Noah J Nelson on Tuesday, Jan. 21st
Or: You Won’t Believe What Happens When A Blogger Constructs A Lame Argument For Hits
Well, we probably should have laid some money on this happening. After all, the Internet loves nothing more than attempting to take down Zach Braff a notch or two. How can we not: he’s Zach Braff. You either love him or you hate him. (Disclosure: still not Team Braff.)
What shouldn’t happen is the mess Buzzfeed pulled today. Staff writer Adam B. Vary’s piece about Braff’s Wish I Was Here, which had its debut at the Sundance Film Festival over the weekend and promptly sold to Focus Features for around $2.75 million dollars, is just lame.

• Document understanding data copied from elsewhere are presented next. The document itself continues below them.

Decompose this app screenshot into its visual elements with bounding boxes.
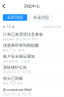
- button[interactable]: 优惠券即将到期提醒: [0, 42, 64, 53]
- staticText: 未读消息: [33, 15, 49, 20]
- staticText: 系统维护公告: [3, 65, 27, 70]
- staticText: 优惠券即将到期提醒: [3, 43, 39, 48]
- staticText: 积分已到账: [3, 76, 23, 81]
- button[interactable]: Back: [0, 0, 8, 12]
- staticText: 物流单号 SF1234567890: [3, 37, 38, 41]
- staticText: Account verified: [3, 87, 31, 92]
- staticText: 剩余 2 张 · 昨天: [3, 48, 25, 52]
- staticText: 2024-05-11 02:00: [3, 70, 31, 74]
- staticText: 新设备登录 · 3 天前: [3, 59, 30, 63]
- staticText: 消息中心: [24, 4, 40, 9]
- button[interactable]: 积分已到账: [0, 75, 64, 86]
- button[interactable]: 订单已发货请注意查收: [0, 31, 64, 42]
- button[interactable]: 系统维护公告: [0, 64, 64, 75]
- button[interactable]: 全部标记已读: [43, 25, 61, 28]
- staticText: 获得 320 积分: [3, 81, 23, 85]
- staticText: 2024-05-02 09:18: [3, 93, 31, 96]
- button[interactable]: 未读消息: [29, 14, 53, 21]
- button[interactable]: Account verified: [0, 86, 64, 97]
- button[interactable]: 全部消息: [3, 14, 27, 21]
- staticText: 全部标记已读: [43, 25, 61, 28]
- staticText: 全部消息: [7, 15, 23, 20]
- staticText: 订单已发货请注意查收: [3, 32, 43, 37]
- staticText: 账户安全验证通知: [3, 54, 35, 59]
- button[interactable]: 账户安全验证通知: [0, 53, 64, 64]
- staticText: 共 12 条: [3, 25, 15, 28]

In that story Vary drags out the old anti-crowdfunding canard: the idea of a “refund” for backers. It shows up right in the headline–“Why Zach Braff’s “Wish I Was Here” Won’t Be Refunding Its Kickstarter Backers“–and the fact that the cash won’t be forthcoming is set up as a kind of cop-out in the second paragraph:
According to producer Stacey Sher, however, Wish I Was Here’s Kickstarter backers will not see any of the money from the film’s sale. “That’s not the way Kickstarter works,” Sher, a veteran producer behind movies like Get Shorty, Pulp Fiction, Contagion, and Django Unchained, told BuzzFeed via phone. “That’s not what we promised anybody.”
It’s not until the sixth paragraph that Vary cops to the hard facts:
But none of those backers can see any profit from the film’s eventual box office sales; it’s literally illegal.
Which begs the question: why is this even a post?
Since profit participation isn’t in the cards, Vary brings up the idea that Braff could issue a straight up refund. So instead of giving a sober, clear-headed look at the rather arcane process of film financing Buzzfeed does what Buzzfeed does best: use tabloid logic to play on an illusion of social justice. “Zach Braff is rich so he should give money to all those poor people he swindled into making his film now that he’s covered the costs.” That’s the thinking here.
The problem with that logic is that it presupposes that the backers of the film are somehow stupid. That they are not getting exactly what they paid for: they enabled Braff to make a feature film while receiving some cool-to-them swag in return. That’s the very heart of what creative crowdfunding is about.
We’ve developed, at long last, a pretty good way to insulate the art side of movie making from the commerce requirement with crowdfunding. Why the hell would we want to take three steps backwards by devolving this method into a byzantine web of profit participation is beyond me. Beyond me because it is profoundly stupid.
It’s not like the facts aren’t present in Vary’s piece, but by raising up this busted way of thinking of crowdfunding Buzzfeed is trying to drag us back almost a whole year in the wider crowdfunding conversation. What we should be focusing on is that Braff has managed to do exactly what he set out to do thanks to crowdfunding with a pretty fast turn around, and see if his backers are happy with the finished product.